If you want to build the Pendulum-v1
gym environment you need to pass the environment name as a parameter:
env = Environment.make('Gym', 'Pendulum-v1')
However, for environments that are interfaces to other libraries such as Gym
, Atari
or DMControl
a notation
with a dot separator is supported. For example to create the pendulum you can also use:
env = Environment.make('Gym.Pendulum-v1')
Or, to create the hopper
environment with hop
task from DeepMind control suite you can use:
env = Environment.make('DMControl.hopper.hop')
If an environment implements the generate method, it will be used to build the environment instead of the constructor. As the generate method is higher-level interface w.r.t. the constructor, it will require less parameters.
To generate the 3-dimensional LQR problem mentioned in the previous section you can use:
env = Environment.generate('LQR', dimensions=3)

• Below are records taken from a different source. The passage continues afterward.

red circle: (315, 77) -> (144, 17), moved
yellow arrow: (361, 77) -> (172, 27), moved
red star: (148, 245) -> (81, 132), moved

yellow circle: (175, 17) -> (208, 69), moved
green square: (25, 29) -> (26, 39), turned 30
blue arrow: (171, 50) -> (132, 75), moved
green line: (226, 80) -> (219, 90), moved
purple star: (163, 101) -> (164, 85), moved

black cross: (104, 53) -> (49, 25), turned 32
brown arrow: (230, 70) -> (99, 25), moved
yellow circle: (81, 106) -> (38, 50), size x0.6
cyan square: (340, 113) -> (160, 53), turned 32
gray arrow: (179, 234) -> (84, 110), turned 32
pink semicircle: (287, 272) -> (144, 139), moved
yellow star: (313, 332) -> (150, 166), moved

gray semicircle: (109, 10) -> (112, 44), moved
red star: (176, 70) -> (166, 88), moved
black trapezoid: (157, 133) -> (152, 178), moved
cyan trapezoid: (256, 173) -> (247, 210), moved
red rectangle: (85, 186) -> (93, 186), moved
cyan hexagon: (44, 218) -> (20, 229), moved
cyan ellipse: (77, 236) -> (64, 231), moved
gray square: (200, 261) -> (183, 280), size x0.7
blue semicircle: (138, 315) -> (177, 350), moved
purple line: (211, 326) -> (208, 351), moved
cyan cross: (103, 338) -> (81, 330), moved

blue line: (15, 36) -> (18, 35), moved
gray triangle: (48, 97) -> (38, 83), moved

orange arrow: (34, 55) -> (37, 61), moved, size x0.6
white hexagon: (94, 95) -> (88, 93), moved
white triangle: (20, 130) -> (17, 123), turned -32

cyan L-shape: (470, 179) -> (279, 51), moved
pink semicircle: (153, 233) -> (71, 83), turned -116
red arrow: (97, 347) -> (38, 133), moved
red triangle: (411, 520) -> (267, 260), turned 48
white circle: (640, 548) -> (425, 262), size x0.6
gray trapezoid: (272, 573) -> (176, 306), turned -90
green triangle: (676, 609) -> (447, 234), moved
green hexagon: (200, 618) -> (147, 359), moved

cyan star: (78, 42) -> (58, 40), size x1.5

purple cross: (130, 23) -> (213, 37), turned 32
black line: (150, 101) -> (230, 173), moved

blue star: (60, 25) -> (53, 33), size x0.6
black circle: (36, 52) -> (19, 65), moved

Finally, you can register new environments. Suppose that you have created the environment class MyNewEnv
, which
extends the base Environment
class. You can register the environment as follows:
MyNewEnv.register()
You can put this line of code after the class declaration, or in the __init__.py
file of your library.
If you do so, the first time you import the file, you will register the environment. Notice that this registration is
not saved on disk, thus, you need to register the environment every time the Python interpreter is executed.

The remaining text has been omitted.